Lister, Pen. 2024. “Creating a City for All of Us: The Possible Role of the Fediverse in Archiving Civic Urban Memory.” Digital Society 3 (3): 53. https://doi.org/10.1007/s44206-024-00137-8. OPEN ACCESS

ABSTRACT: “This paper attempts to build a case for adopting the model of the Fediverse to archive digital citizen-generated urban memory. Examining literature from several relevant fields of debate acts as a pragmatic foundation for reasoning to then outline potential core technical functionality for provision of such an archive, using the Mastodon app as an example. This ‘civic urban memory’ archive is considered as open, curated by citizens themselves and owned by them through civic public ownership in a context of technological sovereignty. Reflecting on issues of citizen self curated and moderated memory collection archives, and the potential for opt-in or anonymous archive posting may offer some mechanisms for fair and open curation, moderation and privacy protection in such archives. Conceptual backdrop for a civic urban memory archive is placed in current debates concerning civic technological platforms acting as a digital public good in a context of a techno-social contract for learning, with a co-constructed shared civic urban memory forming part of open incidental lifelong learning in a future learning city.”

Quian, Alberto, Xosé López-García, and Xosé Soengas-Pérez. 2024. “Periodismo y Redes Sociales Alternativas Del Fediverso: Estudio de La Presencia de Medios Nativos Digitales y Matriciales En Mastodon.” Revista Latina de Comunicación Social, no. 83 (September), 1–40. https://doi.org/10.4185/rlcs-2025-2338.

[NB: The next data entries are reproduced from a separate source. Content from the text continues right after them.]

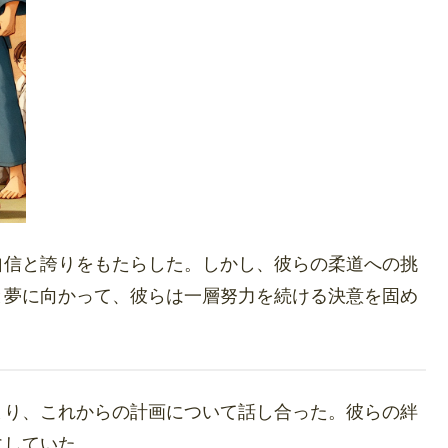
自信と誇りをもたらした。しかし、彼らの柔道への挑
と夢に向かって、彼らは一層努力を続ける決意を固め
まり、これからの計画について話し合った。彼らの絆
にしていた。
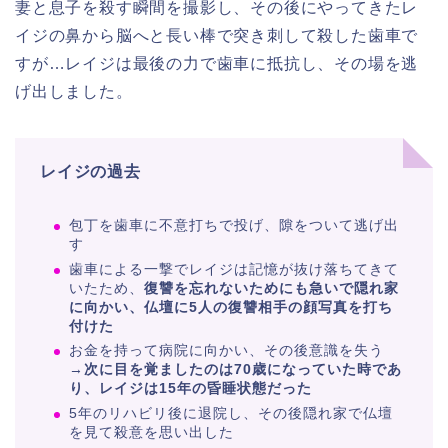
妻と息子を殺す瞬間を撮影し、その後にやってきたレ
イジの鼻から脳へと長い棒で突き刺して殺した歯車で
すが…レイジは最後の力で歯車に抵抗し、その場を逃
げ出しました。
レイジの過去
包丁を歯車に不意打ちで投げ、隙をついて逃げ出
す
歯車による一撃でレイジは記憶が抜け落ちてきて
いたため、
復讐を忘れないためにも急いで隠れ家
に向かい、仏壇に5人の復讐相手の顔写真を打ち
付けた
お金を持って病院に向かい、その後意識を失う
→
次に目を覚ましたのは70歳になっていた時であ
り、レイジは15年の昏睡状態だった
5年のリハビリ後に退院し、その後隠れ家で仏壇
を見て殺意を思い出した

ABSTRACT: “Introducción: Se analiza la presencia de periódicos en Mastodon, la plataforma social más popular del Fediverso y alternativa a X (Twitter) en este ecosistema de redes descentralizadas e interoperables. Metodología: De una muestra (n=38) de nativos digitales y matriciales de España se obtuvo una submuestra de periódicos (n=20) y cuentas (n=28) en Mastodon. Se identificaron cuentas oficiales y no oficiales, bots y no automatizadas, activas e inactivas, instancias en las que se alojan y accesos directos en los sitios web de los medios. También se identificó la fecha de creación de las cuentas para comprobar si aparecieron antes o después de la compra de Twitter por parte de Elon Musk, operación que disparó la popularidad de Mastodon. Resultados: Identificamos 13 cuentas oficiales (10 nativos y 3 matriciales), ninguna en instancias propias, y 15 cuentas no oficiales (9 matriciales y 6 nativos) conectadas por RSS por administradores de instancias de Mastodon. Los matriciales muestran mayor proporción de cuentas activas que los nativos digitales. La proporción de cuentas automatizadas es alta para ambas categorías. Se observa un “efecto Musk” en la creación de cuentas. Solo elDiario.es y El Salto (nativos digitales) ofrecen accesos en sus sitios web. El País (matricial) tiene la cuenta más antigua y El Salto es el que mayor compromiso muestra con esta red. Discusión: Los medios analizados no aprovechan todo el potencial de la soberanía tecnológica que proporciona Mastodon. Conclusiones: La plantilla usada y los resultados abren vías de investigación sobre una plataforma social (Mastodon) y un ecosistema (Fediverso) apenas explorados en el campo periodístico.”

My rough translation: this paper examines Spanish news organizations’ adooption of Mastodon, particularly after Musk’s purchase of Twitter/X. They find that most Spanish news organizations are present in the form of unofficial automated bots. They also find that “digital native” news organizations are the least likely to have embraced Mastodon. Overall, they find that news organizations are not taking advantage of the possibilities afforded by the fediverse.